HEADER Iklan tEST

Kerusakan Sistem Politik AS

Salah satu surat kabar AS menyebut sistem politik negeri Paman Sam ini telah rusak, dan sedang menuju kehancuran.

Washington Post menulis, Diabaikannya suara langsung rakyat, rekayasa partai pemilu, ketidakpercayaan rakyat terhadap legitimasi politik, besarnya biaya pemilu, dan tekanan terhadap suara publik, mengindikasikan keruntuhan demokrasi AS.

Sebelum digelarnya pemungutan suara, Donald Trump, capres terpilih dalam pemilu presiden AS melempar tudingan kecurangan pemilu, dan mengancam tidak akan menerima hasil pemilu jika dirinya kalah. Tapi kemudian Trump meraih kemenangan dengan menyabet 306 electoral College menyisihkan pesaingnya dari partai Demokrat.

Kini muncul suara dugaan kecurangan dalam penghitungan suara pemilu di sejumlah negara bagian. Selain itu, penghitungan suara menunjukkan perolehan suara Hillary Clinton berada di atas Donald Trump pada tingkat nasional yang  melampaui 2 juta suara.

Ketua Tim Kampanye Clinton John Podesta menyerukan penghitungan ulang di Wisconsin, Pennsylvania dan Michigan karena mereka meyakini sejumlah TPS elektronik yang digunakan di negara-negara bagian itu diretas.

Perolehan Hillary Clinton unggul atas presiden terpilih Amerika Donald Trump yang memenangi pipres di negara-negara bagian yang memiliki suara elektoral yang cukup untuk membuatnya menjadi presiden Amerika ke 45.

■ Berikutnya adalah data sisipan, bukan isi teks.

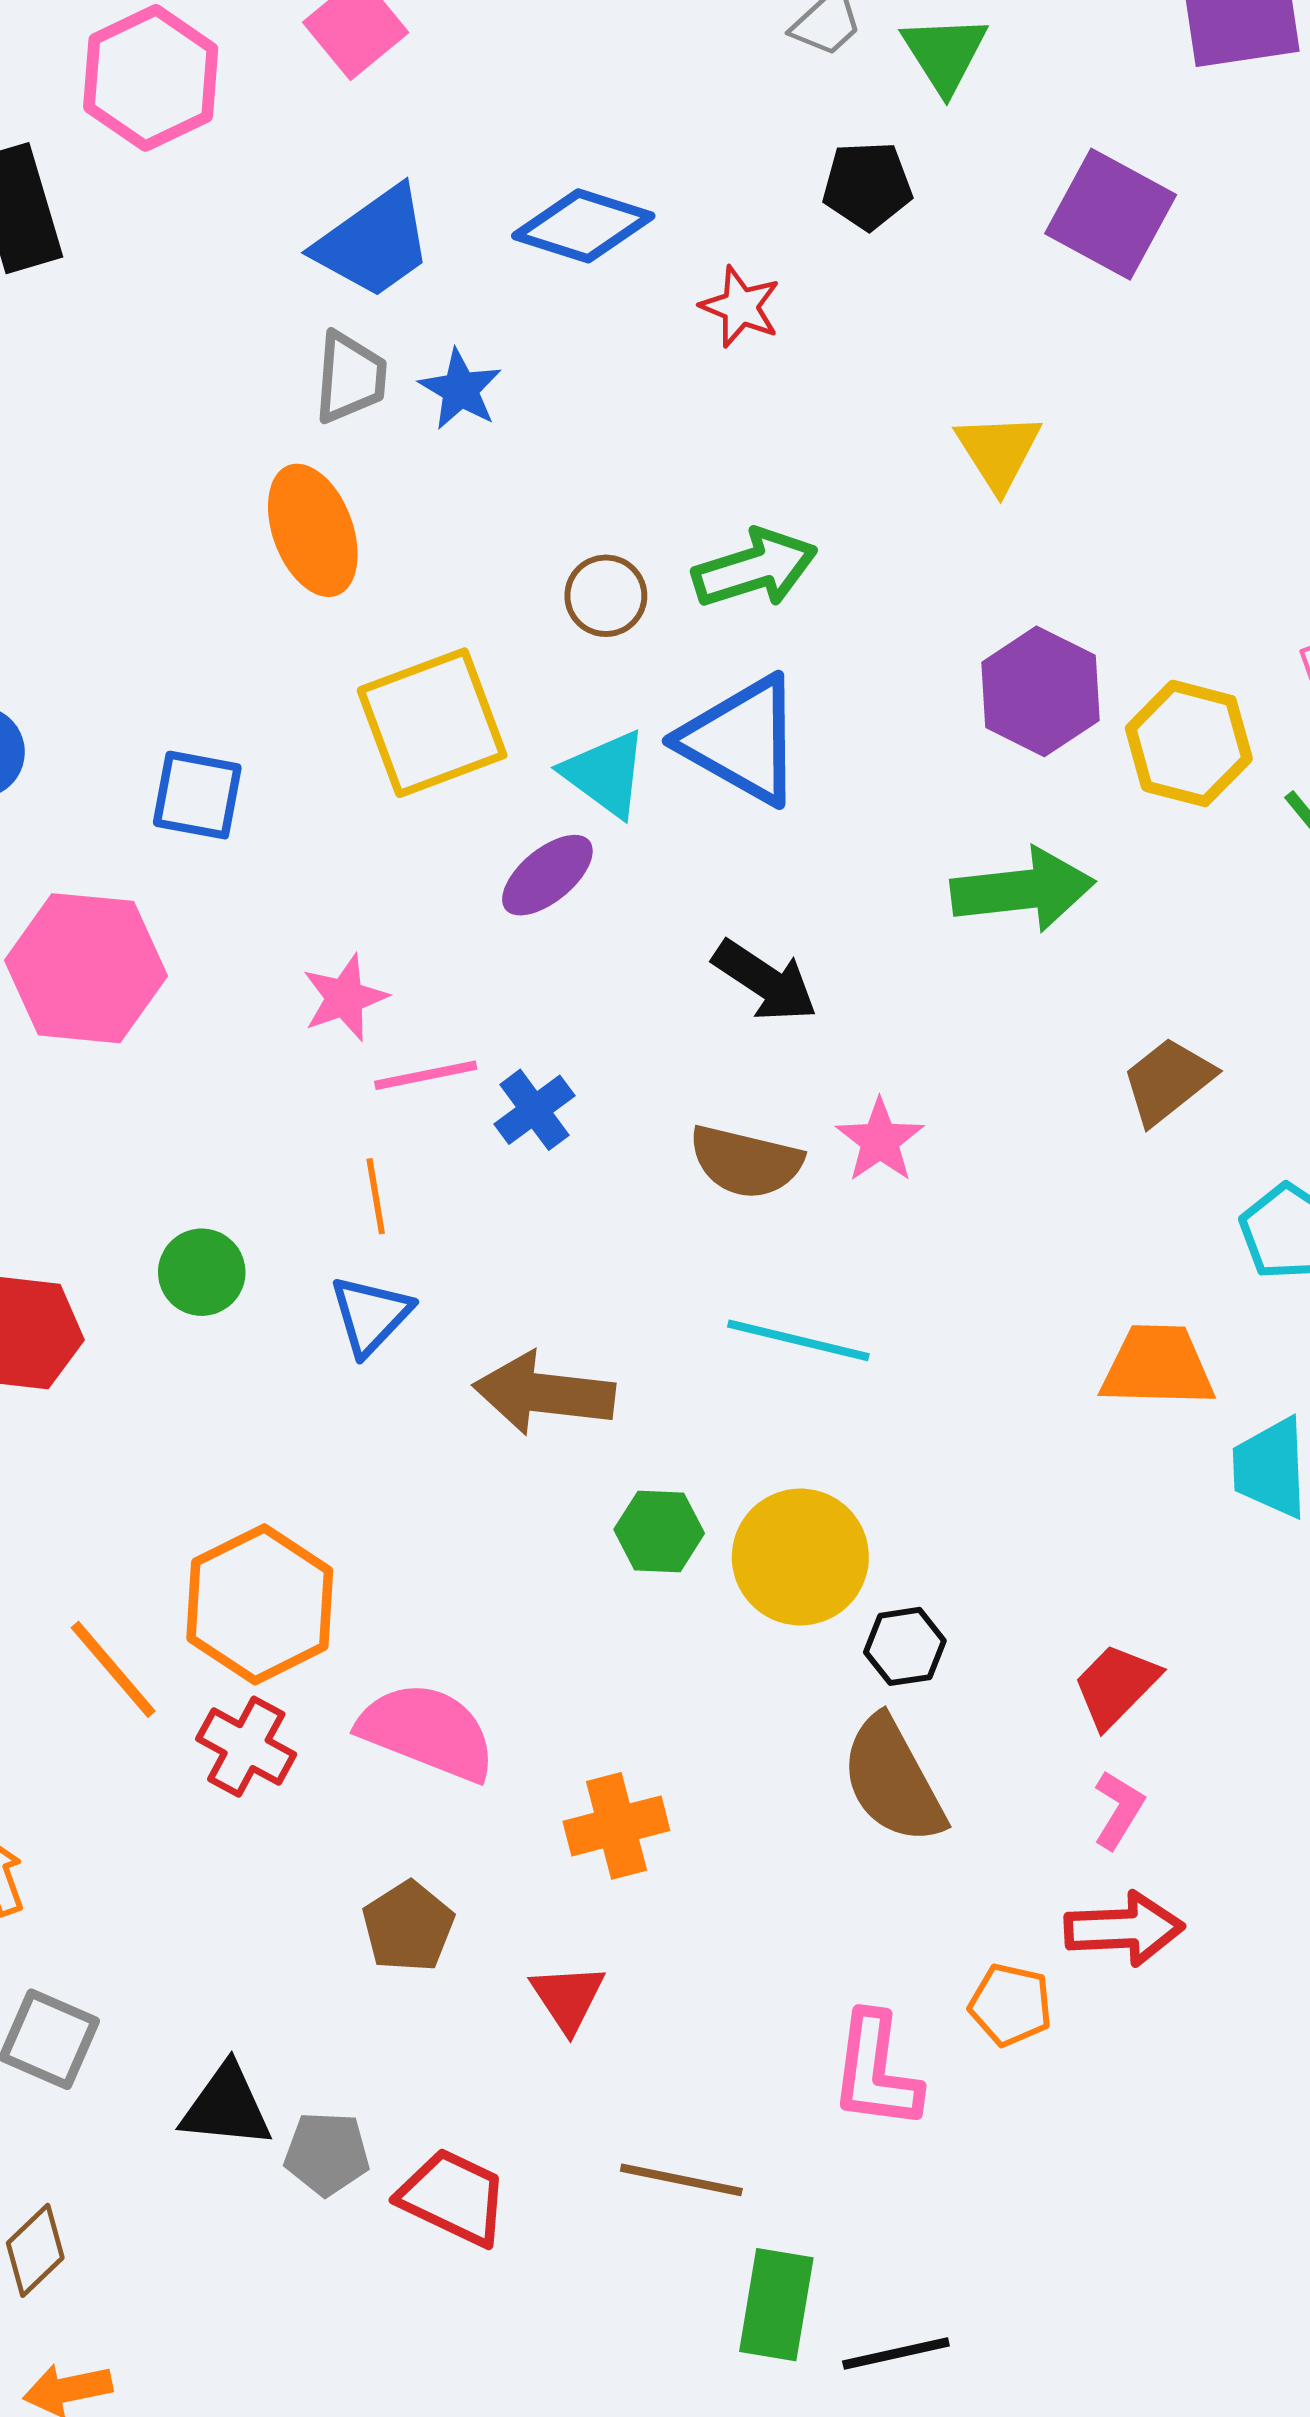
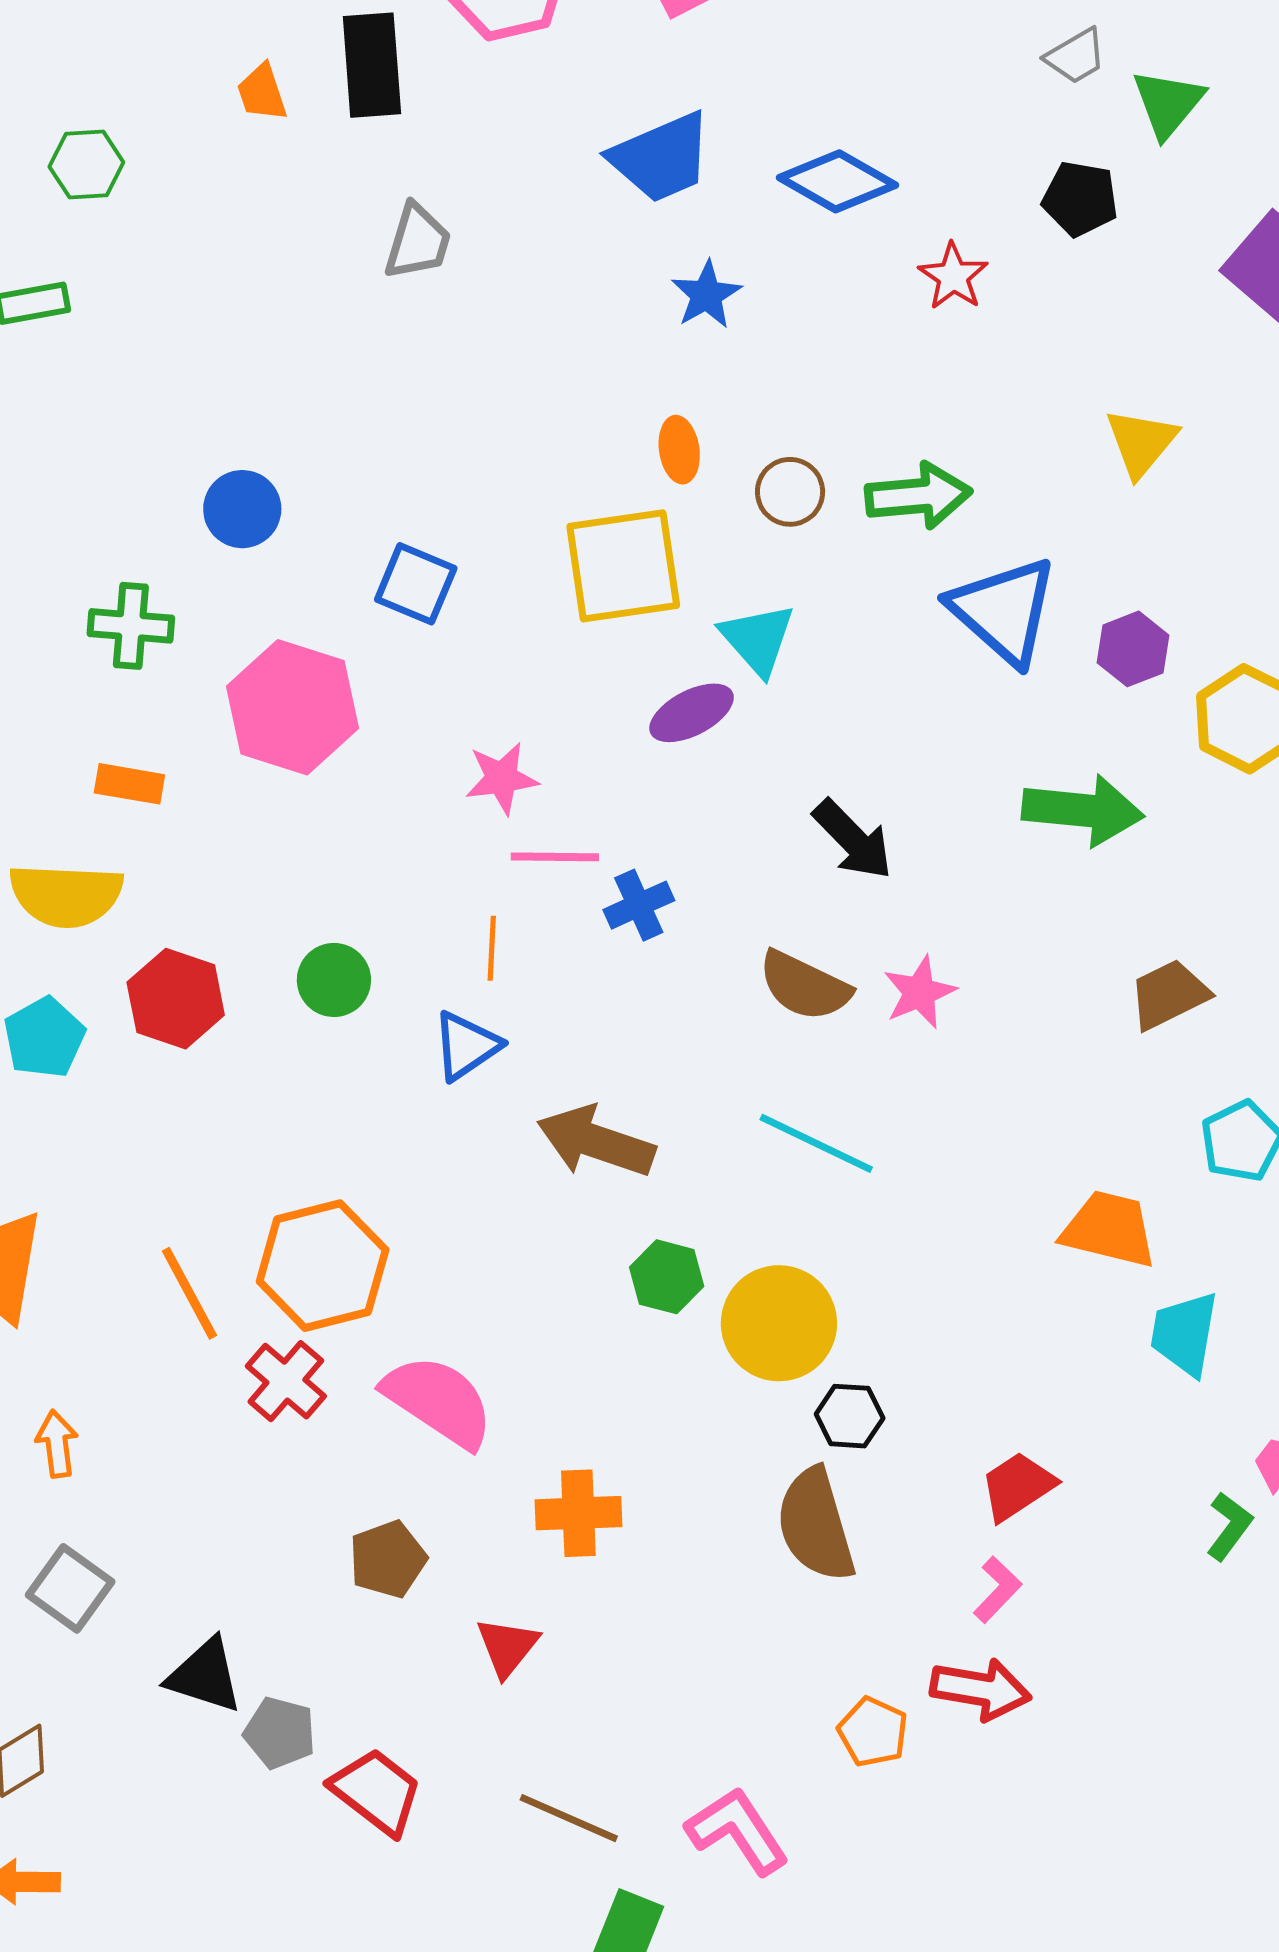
gray trapezoid: (350, 377) -> (418, 242), moved
orange ellipse: (313, 530) -> (679, 450), moved, size x0.6
purple hexagon: (1040, 691) -> (1133, 649), size x0.7
blue triangle: (742, 740) -> (1004, 611), moved
pink L-shape: (876, 2071) -> (737, 1831), moved, turned 127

Tapi tampaknya berapapun suara yang diperoleh Clinton, hal itu tidak akan mengubah hasil pemilu 8 November. Sebab, konstitusi Amerika menetapkan electoral college yang menjadi penentu siapa yang akan menjadi presiden. Dengan sistem tersebut, seorang presiden terpilih AS tidak mewakili suara terbanyak.

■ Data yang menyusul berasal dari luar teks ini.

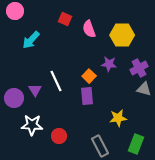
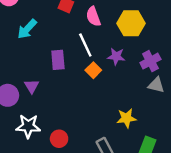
white line: (56, 81) -> (85, 45), moved
purple rectangle: (87, 96) -> (58, 60), moved

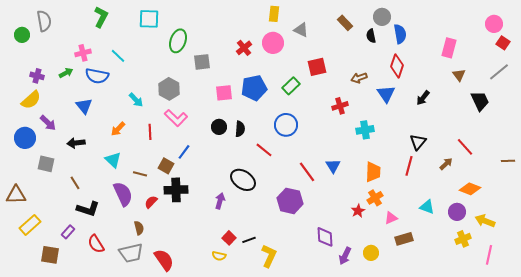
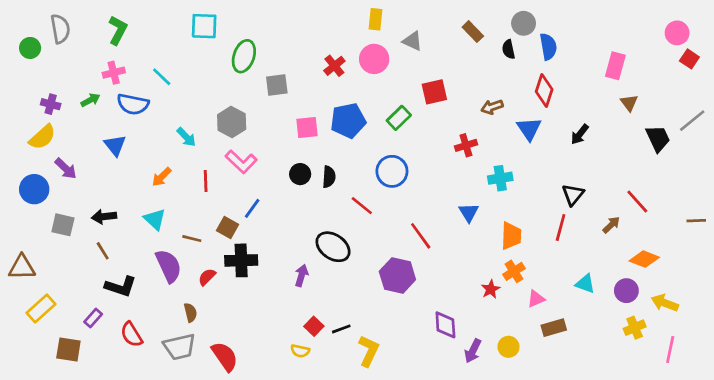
green L-shape: (101, 17) -> (118, 30), moved
gray line: (499, 72) -> (692, 121), moved
black arrow: (76, 143) -> (104, 217), moved
blue triangle: (333, 166) -> (469, 212), moved

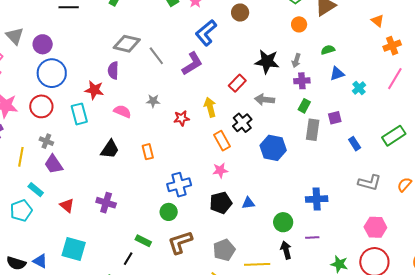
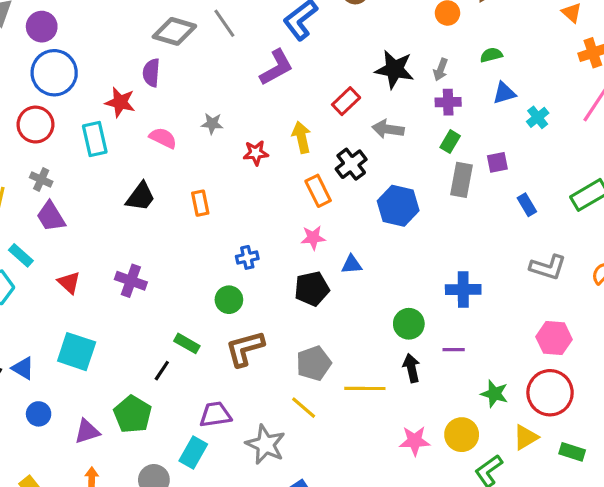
gray line: (156, 56) -> (224, 23), moved
blue cross: (179, 185) -> (247, 257), size x0.6
blue triangle: (248, 203) -> (352, 264), moved

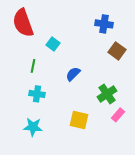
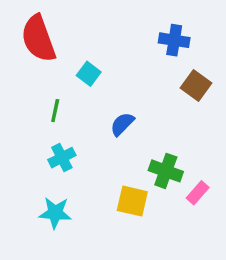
cyan cross: (37, 94) -> (62, 158), turned -35
green cross: (107, 94) -> (166, 171), moved, turned -36

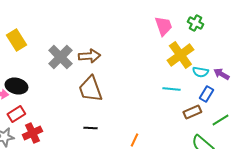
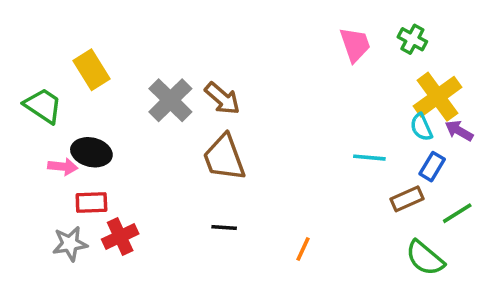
yellow cross: (180, 55) -> (437, 97), moved
brown arrow: (89, 56) -> (222, 98), turned 45
cyan semicircle: (200, 72) -> (421, 127), turned 56
red rectangle: (16, 114) -> (91, 202), turned 30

Pertanyaannya, bukankah masalah tersebut bertentangan dengan prinsip demokrasi liberal yang dianut AS. Inilah yang disoroti media negeri Paman Sam itu. Washington Post menyebutnya sebagai sistem politik yang mengabaikan suara langsung rakyat. 

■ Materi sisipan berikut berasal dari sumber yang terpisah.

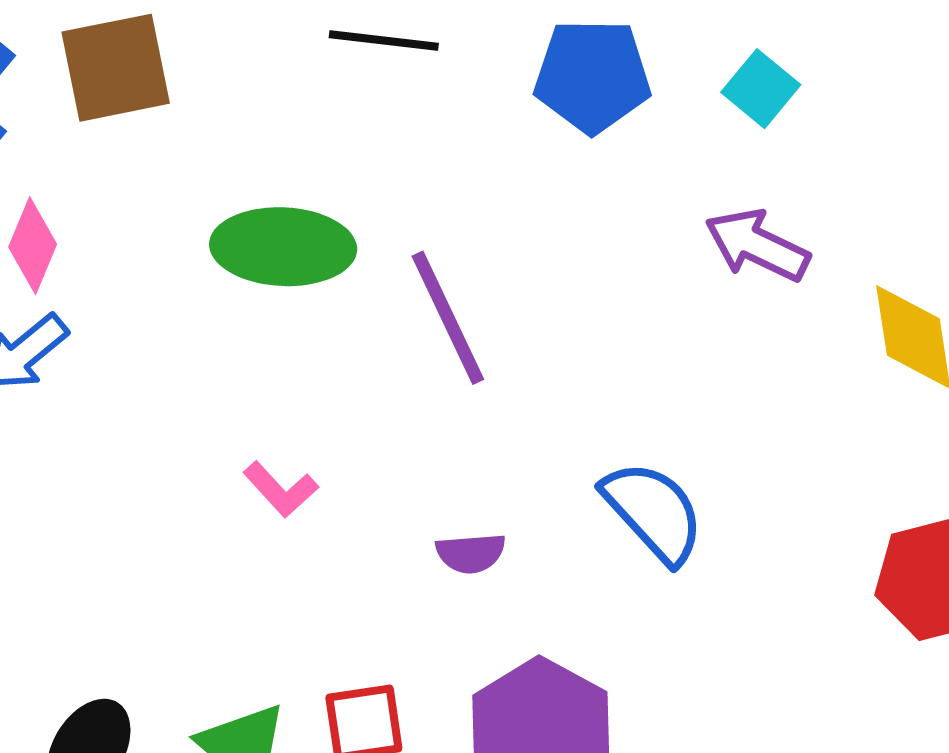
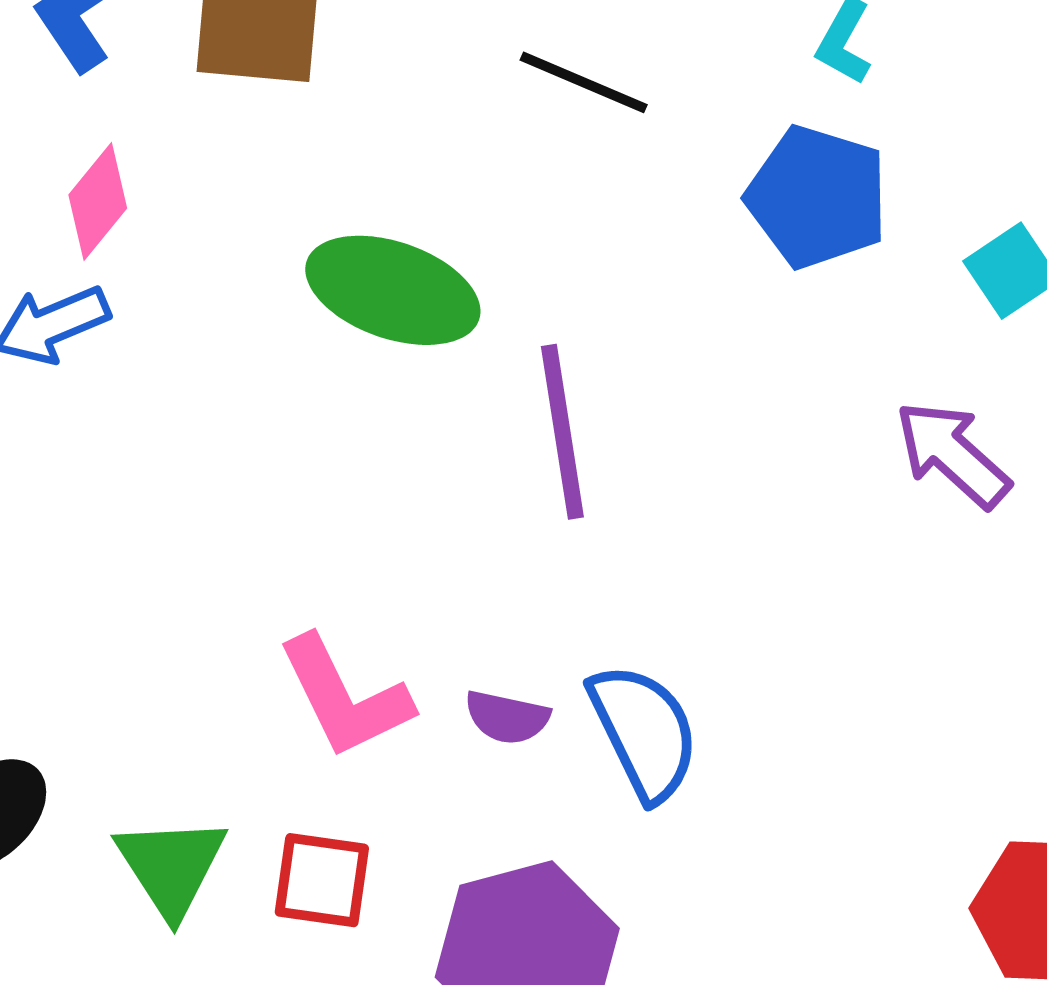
pink L-shape: (281, 489) -> (345, 697), moved, size x1.6
blue semicircle: (653, 512) -> (644, 732), moved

Masalah tersebut juga menyulut gelombang protes luas dari warga AS terhadap hasil pemilu presiden 8 November lalu.
Selama ini, AS mengklaim sebagai negara paling demokratis di dunia. Dengan klaim tersebut, AS mengawasi negara lain dengan memposisikan dirinya selaku “polisi dunia”. 

Tapi pada saat yang sama sistem politik negaranya sendiri tidak berpijak dari penghargaan terhadap suara langsung rakyat, yang menjadi salah satu ciri dari negara demokratis.

Di sisi lain, pemilu AS sejak 160 tahun hingga kini, hanya mewakili dua partai yang berkompetisi, yaitu partai Republik dan Demokrat. 

Padahal, di negara itu ada partai lain, tapi tidak bisa menembus tahapan akhir seleksi capres karena sistemnya tidak mengakomodir selain kedua partai. 

Inilah yang disebut Washington Post sebagai rekayasa partai dalam pemilu yang hanya didominasi oleh Republik dan Demokrat. Masalah tersebut menjadi penyebab ketidakpercayaan rakyat terhadap sistem politik AS.

Masalah lain seperti besarnya biaya pemilu, dan propaganda capres menjadi isu yang disoroti berbagain kalangan termasuk media AS. Washington Post menyebutnya sebagai kerusakan struktur politik AS.